3.5.1 Histological and Clinical Prognostic Factors
Tumor histology and several clinical variables have been shown to affect the prognosis of patients diagnosed with DLGG. Median survival is longest for patients diagnosed with oligodendroglial tumors (~12.5 years) and shortest for patients with astrocytic tumors (~7 years), with intermediate survival for oligoastrocytomas (~11 years) [3, 4]. Relative survival rates (1-, 2-, 5-, and 10-year) for diffuse astrocytoma and oligodendroglioma by age are presented in Fig. 3.4 , and clearly illustrate the poorer overall survival for astrocytoma relative to oligodendroglioma, and the worse survival among older age groups for both histological subtypes.
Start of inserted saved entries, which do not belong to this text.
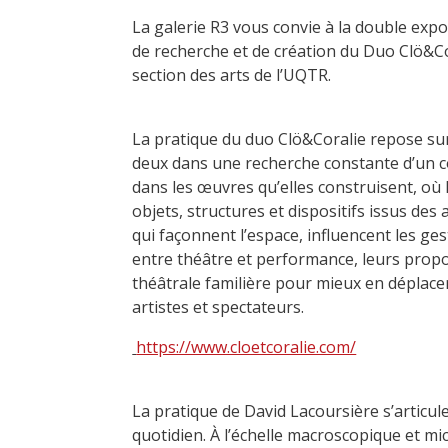
La galerie R3 vous convie à la double expo
de recherche et de création du Duo Clö&Co
section des arts de l’UQTR.
La pratique du duo Clö&Coralie repose sur 
deux dans une recherche constante d’un c
dans les œuvres qu’elles construisent, où 
objets, structures et dispositifs issus des
qui façonnent l’espace, influencent les gest
entre théâtre et performance, leurs prop
théâtrale familière pour mieux en déplacer
artistes et spectateurs.
https://www.cloetcoralie.com/
La pratique de David Lacoursière s’articul
quotidien. À l’échelle macroscopique et mi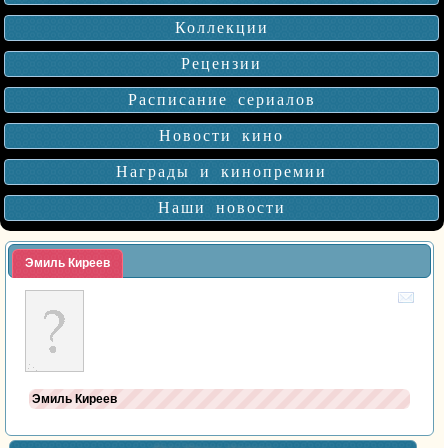
Коллекции
Рецензии
Расписание сериалов
Новости кино
Награды и кинопремии
Наши новости
Эмиль Киреев
Эмиль Киреев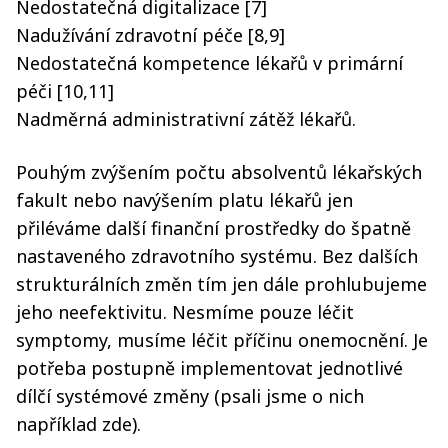
Nedostatečná digitalizace [7]
Nadužívání zdravotní péče [8,9]
Nedostatečná kompetence lékařů v primární
péči [10,11]
Nadměrná administrativní zátěž lékařů.
Pouhým zvýšením počtu absolventů lékařských
fakult nebo navýšením platu lékařů jen
přiléváme další finanční prostředky do špatně
nastaveného zdravotního systému. Bez dalších
strukturálních změn tím jen dále prohlubujeme
jeho neefektivitu. Nesmíme pouze léčit
symptomy, musíme léčit příčinu onemocnění. Je
potřeba postupně implementovat jednotlivé
dílčí systémové změny (psali jsme o nich
například zde).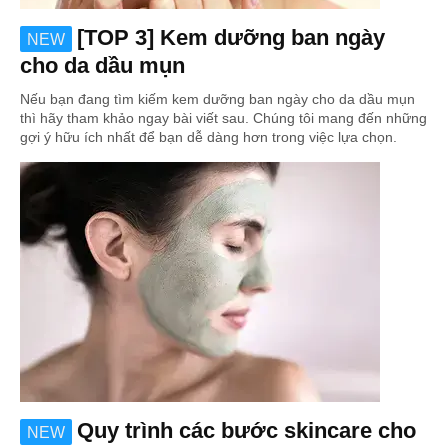
[TOP 3] Kem dưỡng ban ngày
NEW
cho da dầu mụn
Nếu bạn đang tìm kiếm kem dưỡng ban ngày cho da dầu mụn
thì hãy tham khảo ngay bài viết sau. Chúng tôi mang đến những
gợi ý hữu ích nhất để bạn dễ dàng hơn trong việc lựa chọn.
Quy trình các bước skincare cho
NEW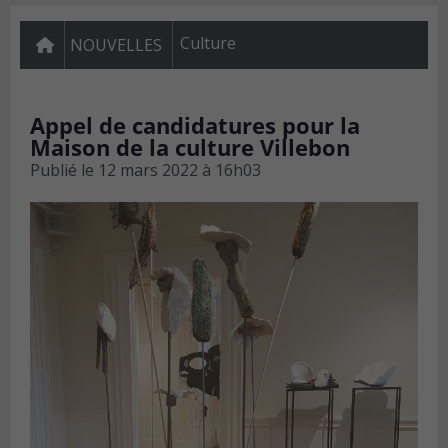
Culture
NOUVELLES
Appel de candidatures pour la
Maison de la culture Villebon
Publié le
12 mars 2022 à 16h03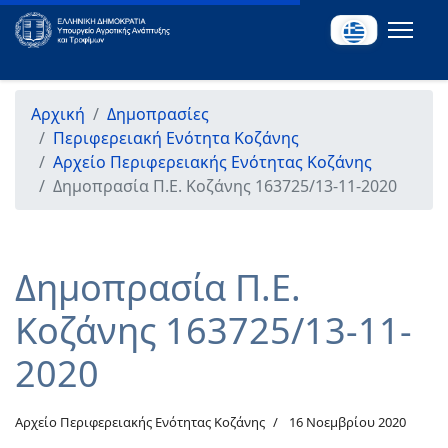
Αρχική
Δημοπρασίες
Περιφερειακή Ενότητα Κοζάνης
Αρχείο Περιφερειακής Ενότητας Κοζάνης
Δημοπρασία Π.Ε. Κοζάνης 163725/13-11-2020
Δημοπρασία Π.Ε.
Κοζάνης 163725/13-11-
2020
Αρχείο Περιφερειακής Ενότητας Κοζάνης
16 Νοεμβρίου 2020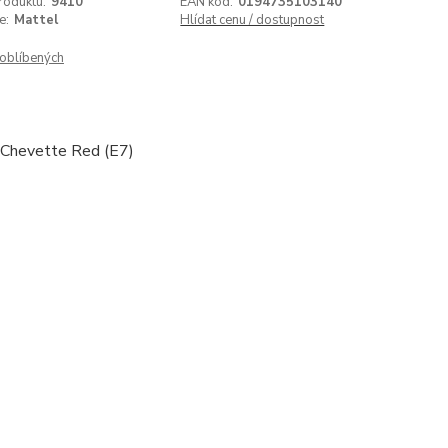
roduktu:
9410
EAN kód:
0194735103140
e:
Mattel
Hlídat cenu / dostupnost
oblíbených
 Chevette Red (E7)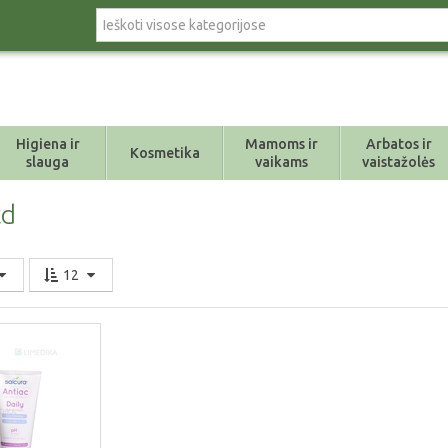
Higiena ir
Mamoms ir
Arbatos ir
Kosmetika
slauga
vaikams
vaistažolės
td
12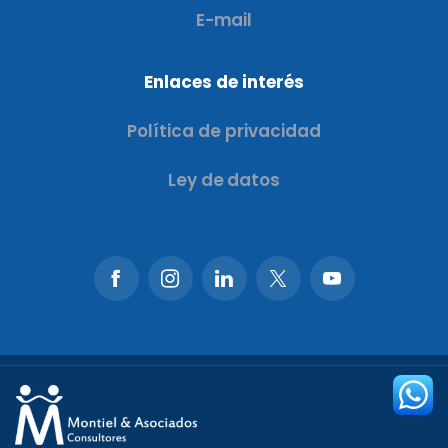
E-mail
Enlaces de interés
Política de privacidad
Ley de datos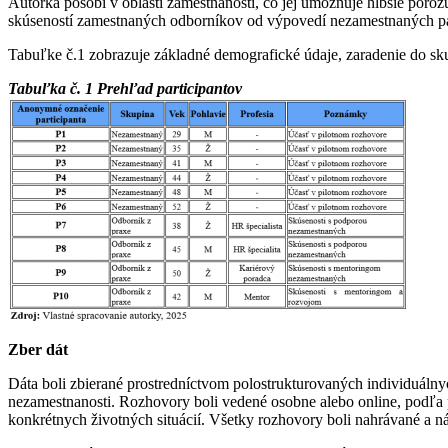
Autorka pôsobí v oblasti zamestnanosti, čo jej umožňuje hlbšie poro
skúseností zamestnaných odborníkov od výpovedí nezamestnaných part
Tabuľke č.1 zobrazuje základné demografické údaje, zaradenie do sk
Tabuľka č. 1 Prehľad participantov
Zber dát
Dáta boli zbierané prostredníctvom polostrukturovaných individuálny
nezamestnanosti. Rozhovory boli vedené osobne alebo online, podľa pr
konkrétnych životných situácií. Všetky rozhovory boli nahrávané a ná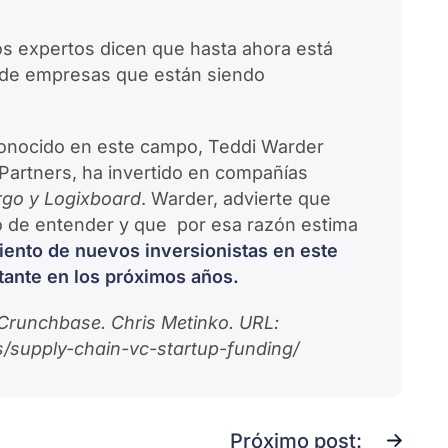
os expertos dicen que hasta ahora está
o de empresas que están siendo
econocido en este campo, Teddi Warder
 Partners, ha invertido en compañías
rgo y Logixboard
. Warder, advierte que
 de entender y que por esa razón estima
iento de nuevos inversionistas en este
tante en los próximos años.
 Crunchbase. Chris Metinko. URL:
/supply-chain-vc-startup-funding/
Próximo post: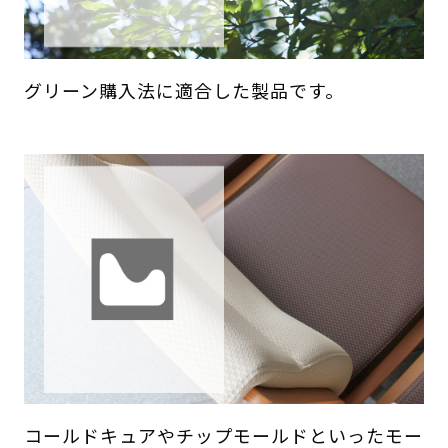
グリーン購入法に適合した製品です。
コールドキュアやチップモールドといったモー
Other prognostic variables include functional level as measured by Karnofsky performance status and tumor size and location [52]. While there is considerable observational evidence that the extent of surgical resection is associated with better survival [68], it has been noted that this may be related to differential tumor aggressiveness according to operable vs. inoperable brain locations or clinical judgment [3]. Evidence is more conclusive that early surgical resection improves survival relative to a watchful waiting approach [69, 70]. Radiation therapy has been shown to delay time to recurrence, but does not improve and may worsen overall survival [3, 71]. Data on the impact of chemotherapy with temozolomide (TMZ) on DLGG survival are limited [72–75].